Auf dieses dunkle Schlussbild streben die 9 Kapitel zu, in denen Liessmann erläutert, warum er in der "Wissensgesellschaft" der Gegenwart ein Regiment der Unbildung sieht - ein "Umgang mit Wissen jenseits jeder Idee von Bildung" (10). Weil Wissen nur noch als Information diene, nicht aber als Möglichkeit zur "Durchdringung der Welt" (29), indem man erkennt und begreift, entstehe eine mit Informationen vollgestopfte "Desinformationsgesellschaft" (28). An den Quizshows im Fernsehen diagnostiziert er die "Abwesenheit jeder normativen Idee von Bildung" (9) ebenso wie an der "Verabschiedung der europäischen Universitätsidee" (104) unter dem Namen Bologna oder am "Wahn der Rangliste" (74), den er an den PISA-Studien und den Evaluierungs- und Exzellenzoffensiven, denen sich die Universitäten zu stellen haben, vorführt.
Die Wissensgesellschaft löst keineswegs die Industriegesellschaft ab, sondern industrialisiert das Wissen. Wilhelm von Humboldts idealer Gelehrte, der in "Einsamkeit und Freiheit" forscht, habe dem "individualisierten Handwerk" (41) entsprochen. Der "Wissensarbeiter" der Zukunftsuniversität hingegen sei der "Phänotyp eines Wandels, der nicht dem Prinzip des Wissens, sondern dem der industriellen Arbeit gehorcht" (42f.). Bildung als das "Programm der Menschwerdung durch die geistige Arbeit an sich und an der Welt" (59) müsse einer Gesellschaft, die nur auf Effizienz schaue, fremd sein. Das "Wissen der Wissensgesellschaft" verzichte auf alles, was humanistische Bildung einmal gewesen sei. Das Ergebnis: "die selbstbewusst gewordene Bildungslosigkeit" (73).

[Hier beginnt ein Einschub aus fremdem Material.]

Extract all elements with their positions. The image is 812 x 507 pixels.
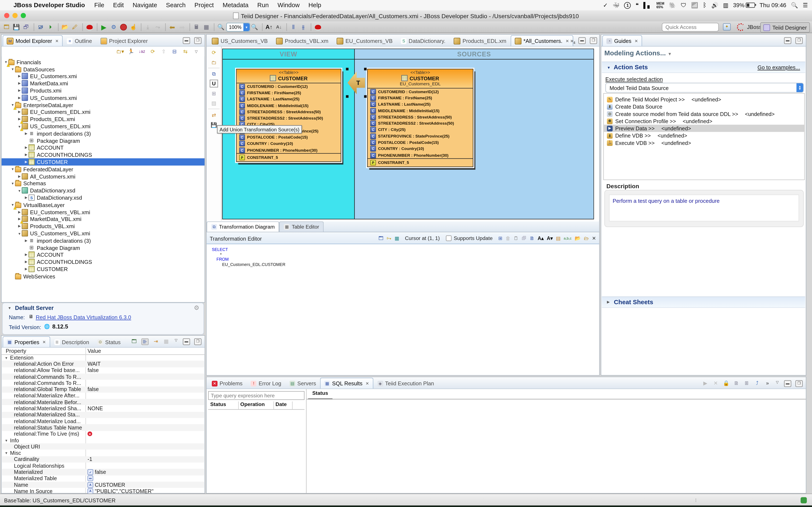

Wenn Liessmann über die "Entmündigung der Universität im Namen ihrer Autonomie" und von "geistiger Selbststrangulierung" (157), über "schleichende Transformation von freier Wissenschaft in ein unfreies Dienstleistungsgewerbe" (91) oder die Skurrilitäten sich überschlagender Reform-Reformen berichtet, dann weiß er, woran er verzweifelt. Als "Studienprogrammleiter" an der Fakultät für Philosophie und Bildungswissenschaften der Universität Wien unterzeichnet er die Studienabschlüsse, je nach Studienbeginn des Studierenden, als Präses, Studienkommissionsvorsitzender, Studiendekan, Vizestudiendekanin (falls kein Schreibfehler wohl aus der Phase höchster political correctness) oder Studienprogrammleiter (170). Wenn eine Reform kaum ein Jahr übersteht, ist der Notschrei "Schluss mit der Bildungsreform" verständlich. Aber zeigt er einen Ausweg?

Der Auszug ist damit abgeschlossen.